▼

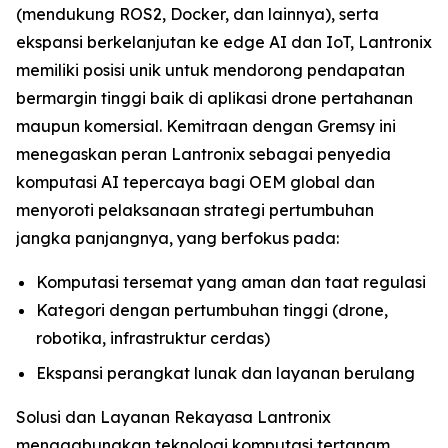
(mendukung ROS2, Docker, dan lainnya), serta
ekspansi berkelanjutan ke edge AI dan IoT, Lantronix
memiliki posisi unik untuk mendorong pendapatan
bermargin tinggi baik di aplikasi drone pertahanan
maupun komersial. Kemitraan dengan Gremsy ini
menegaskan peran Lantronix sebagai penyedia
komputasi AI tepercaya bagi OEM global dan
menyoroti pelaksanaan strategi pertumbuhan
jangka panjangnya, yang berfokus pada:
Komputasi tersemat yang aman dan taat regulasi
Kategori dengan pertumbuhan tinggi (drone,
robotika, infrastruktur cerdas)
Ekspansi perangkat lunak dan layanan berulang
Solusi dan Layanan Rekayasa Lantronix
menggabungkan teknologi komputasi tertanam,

▲
▼

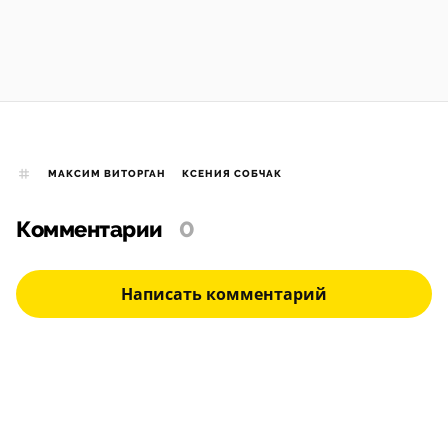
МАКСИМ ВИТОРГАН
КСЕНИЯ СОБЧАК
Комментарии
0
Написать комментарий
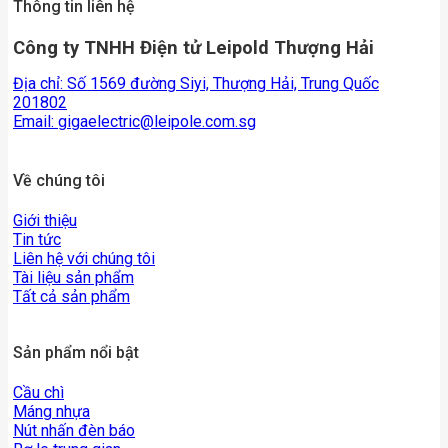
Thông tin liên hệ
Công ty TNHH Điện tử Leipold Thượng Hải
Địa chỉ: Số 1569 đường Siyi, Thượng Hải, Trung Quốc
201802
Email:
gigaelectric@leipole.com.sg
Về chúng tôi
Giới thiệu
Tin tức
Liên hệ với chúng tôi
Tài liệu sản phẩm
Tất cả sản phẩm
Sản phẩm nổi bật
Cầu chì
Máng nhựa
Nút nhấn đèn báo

▲
▼

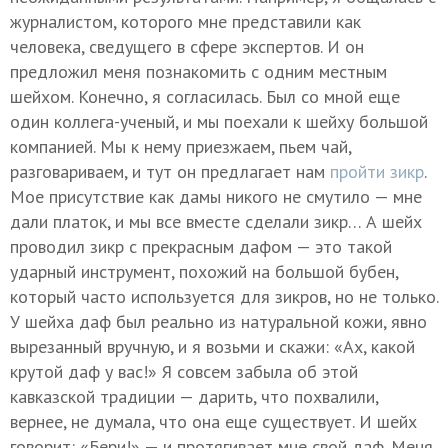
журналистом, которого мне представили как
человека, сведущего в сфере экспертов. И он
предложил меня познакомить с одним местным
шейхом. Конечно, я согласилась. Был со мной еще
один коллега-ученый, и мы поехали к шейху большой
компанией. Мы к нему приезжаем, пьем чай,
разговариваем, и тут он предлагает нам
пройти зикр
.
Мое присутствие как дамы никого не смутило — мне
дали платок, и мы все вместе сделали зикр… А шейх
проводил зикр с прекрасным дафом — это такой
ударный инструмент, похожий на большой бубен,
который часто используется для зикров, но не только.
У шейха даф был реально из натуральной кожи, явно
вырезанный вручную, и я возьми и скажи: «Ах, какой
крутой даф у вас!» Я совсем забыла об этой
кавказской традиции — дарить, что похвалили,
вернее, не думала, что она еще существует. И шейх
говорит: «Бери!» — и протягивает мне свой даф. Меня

▲

- Task objective
Out of the listing above, reproduce exactly the lines from the one with "дали платок, и" up to and including the one with "свой даф. Меня".

- Exercise output
дали платок, и мы все вместе сделали зикр… А шейх
проводил зикр с прекрасным дафом — это такой
ударный инструмент, похожий на большой бубен,
который часто используется для зикров, но не только.
У шейха даф был реально из натуральной кожи, явно
вырезанный вручную, и я возьми и скажи: «Ах, какой
крутой даф у вас!» Я совсем забыла об этой
кавказской традиции — дарить, что похвалили,
вернее, не думала, что она еще существует. И шейх
говорит: «Бери!» — и протягивает мне свой даф. Меня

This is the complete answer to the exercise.